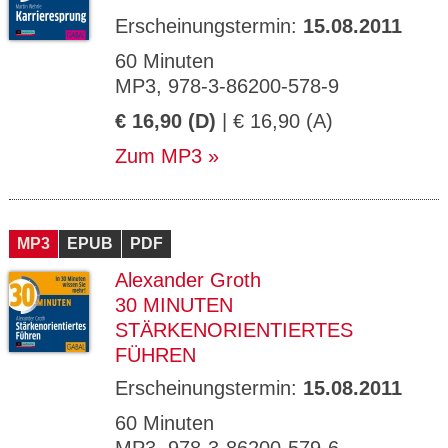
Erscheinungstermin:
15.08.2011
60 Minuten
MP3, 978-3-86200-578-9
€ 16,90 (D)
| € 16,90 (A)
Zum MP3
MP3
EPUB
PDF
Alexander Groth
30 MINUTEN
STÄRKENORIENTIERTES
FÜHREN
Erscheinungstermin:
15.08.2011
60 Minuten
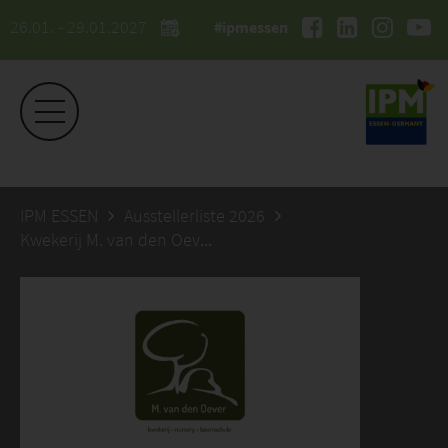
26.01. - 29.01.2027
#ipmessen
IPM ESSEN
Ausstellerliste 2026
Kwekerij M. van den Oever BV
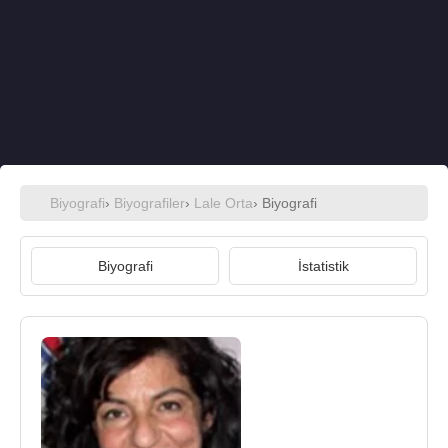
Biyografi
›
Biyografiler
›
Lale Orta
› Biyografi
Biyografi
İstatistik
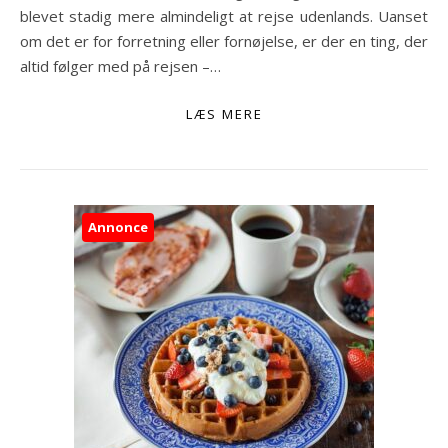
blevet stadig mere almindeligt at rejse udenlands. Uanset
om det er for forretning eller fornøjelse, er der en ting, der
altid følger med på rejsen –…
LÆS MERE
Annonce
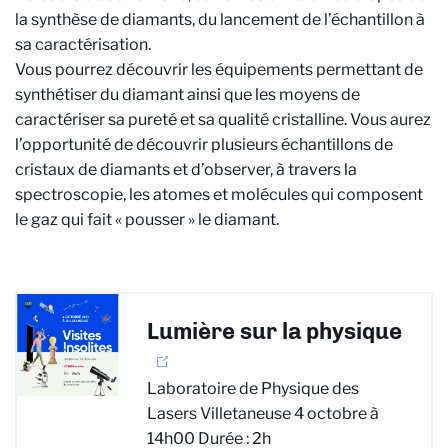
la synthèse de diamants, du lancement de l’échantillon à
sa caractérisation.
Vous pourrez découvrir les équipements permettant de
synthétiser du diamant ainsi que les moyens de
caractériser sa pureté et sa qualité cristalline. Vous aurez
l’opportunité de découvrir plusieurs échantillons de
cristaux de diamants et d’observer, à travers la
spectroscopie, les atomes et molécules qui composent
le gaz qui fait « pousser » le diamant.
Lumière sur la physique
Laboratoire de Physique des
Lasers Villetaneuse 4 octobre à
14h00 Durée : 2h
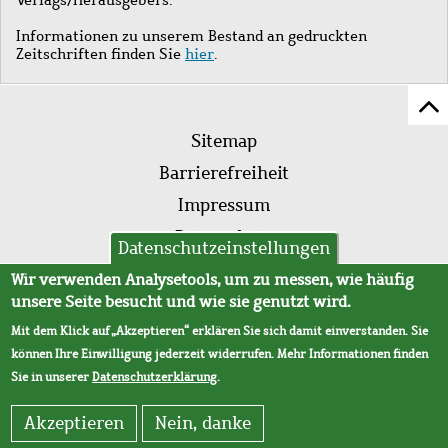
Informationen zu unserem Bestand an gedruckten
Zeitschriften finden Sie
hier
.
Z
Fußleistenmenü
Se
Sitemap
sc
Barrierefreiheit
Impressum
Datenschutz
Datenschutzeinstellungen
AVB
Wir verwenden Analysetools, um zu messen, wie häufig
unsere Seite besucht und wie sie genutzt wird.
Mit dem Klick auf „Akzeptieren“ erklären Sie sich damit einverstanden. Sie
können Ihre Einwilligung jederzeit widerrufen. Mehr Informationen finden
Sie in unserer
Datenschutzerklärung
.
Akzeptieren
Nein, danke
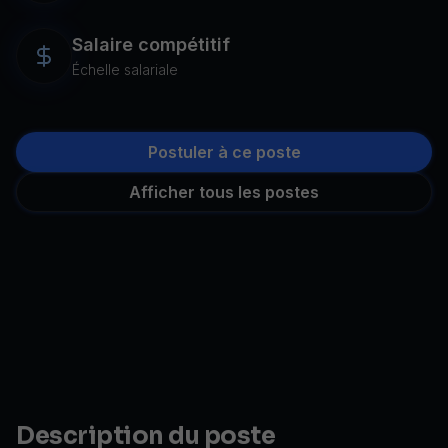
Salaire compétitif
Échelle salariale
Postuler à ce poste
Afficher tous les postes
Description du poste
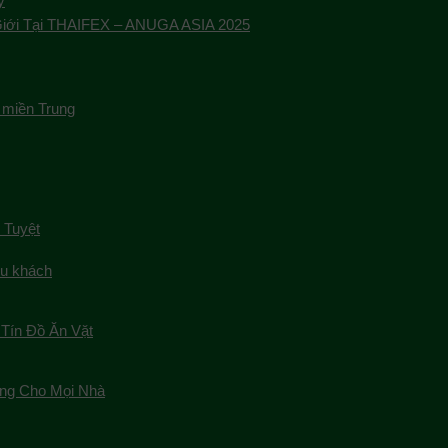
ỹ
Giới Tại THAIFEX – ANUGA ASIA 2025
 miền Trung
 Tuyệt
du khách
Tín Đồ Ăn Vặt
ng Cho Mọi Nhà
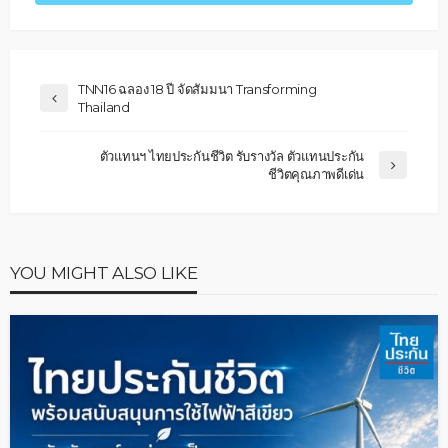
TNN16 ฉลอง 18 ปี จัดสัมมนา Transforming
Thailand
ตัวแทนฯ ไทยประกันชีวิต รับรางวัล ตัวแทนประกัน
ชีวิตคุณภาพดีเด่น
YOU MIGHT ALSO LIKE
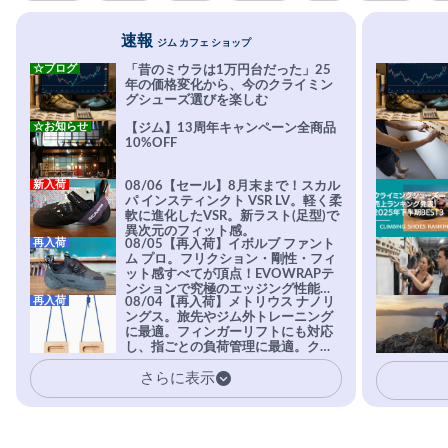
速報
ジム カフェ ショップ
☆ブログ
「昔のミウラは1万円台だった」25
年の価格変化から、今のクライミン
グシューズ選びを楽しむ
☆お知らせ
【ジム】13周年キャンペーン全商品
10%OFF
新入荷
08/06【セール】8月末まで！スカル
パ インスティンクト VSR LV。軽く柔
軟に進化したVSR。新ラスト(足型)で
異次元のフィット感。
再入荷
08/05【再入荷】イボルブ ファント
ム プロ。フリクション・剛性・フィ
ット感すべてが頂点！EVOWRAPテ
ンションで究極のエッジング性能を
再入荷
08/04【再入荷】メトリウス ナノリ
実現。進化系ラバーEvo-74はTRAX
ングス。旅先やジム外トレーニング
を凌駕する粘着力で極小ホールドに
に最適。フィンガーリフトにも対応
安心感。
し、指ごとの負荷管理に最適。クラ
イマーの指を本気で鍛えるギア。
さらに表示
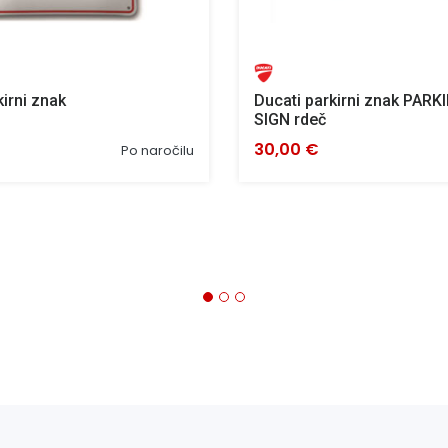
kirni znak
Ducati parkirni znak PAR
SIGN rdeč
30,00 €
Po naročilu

### Work item
Beginning with the line that contains "Lumière sur la physique" and ending with the last line of the data, restate each line word for word. Exclude the pictures.

### Task answer
Lumière sur la physique
Laboratoire de Physique des
Lasers Villetaneuse 4 octobre à
14h00 Durée : 2h
Informationen zu unserem Bestand an gedruckten
Zeitschriften finden Sie
hier
.
Z
Fußleistenmenü
Se
Sitemap
sc
Barrierefreiheit
Impressum
Datenschutz
Datenschutzeinstellungen
AVB
Wir verwenden Analysetools, um zu messen, wie häufig
unsere Seite besucht und wie sie genutzt wird.
Mit dem Klick auf „Akzeptieren“ erklären Sie sich damit einverstanden. Sie
können Ihre Einwilligung jederzeit widerrufen. Mehr Informationen finden
Sie in unserer
Datenschutzerklärung
.
Akzeptieren
Nein, danke
Salaire compétitif
Échelle salariale
Postuler à ce poste
Afficher tous les postes
Description du poste
ỹ
Giới Tại THAIFEX – ANUGA ASIA 2025
 miền Trung
 Tuyệt
du khách
Tín Đồ Ăn Vặt
ng Cho Mọi Nhà
TNN16 ฉลอง 18 ปี จัดสัมมนา Transforming
Thailand
ตัวแทนฯ ไทยประกันชีวิต รับรางวัล ตัวแทนประกัน
ชีวิตคุณภาพดีเด่น
YOU MIGHT ALSO LIKE
速報
ジム カフェ ショップ
☆ブログ
「昔のミウラは1万円台だった」25
年の価格変化から、今のクライミン
グシューズ選びを楽しむ
☆お知らせ
【ジム】13周年キャンペーン全商品
10%OFF
新入荷
08/06【セール】8月末まで！スカル
パ インスティンクト VSR LV。軽く柔
軟に進化したVSR。新ラスト(足型)で
異次元のフィット感。
再入荷
08/05【再入荷】イボルブ ファント
ム プロ。フリクション・剛性・フィ
ット感すべてが頂点！EVOWRAPテ
ンションで究極のエッジング性能を
再入荷
08/04【再入荷】メトリウス ナノリ
実現。進化系ラバーEvo-74はTRAX
ングス。旅先やジム外トレーニング
を凌駕する粘着力で極小ホールドに
に最適。フィンガーリフトにも対応
安心感。
し、指ごとの負荷管理に最適。クラ
イマーの指を本気で鍛えるギア。
さらに表示
kirni znak
Ducati parkirni znak PAR
SIGN rdeč
30,00 €
Po naročilu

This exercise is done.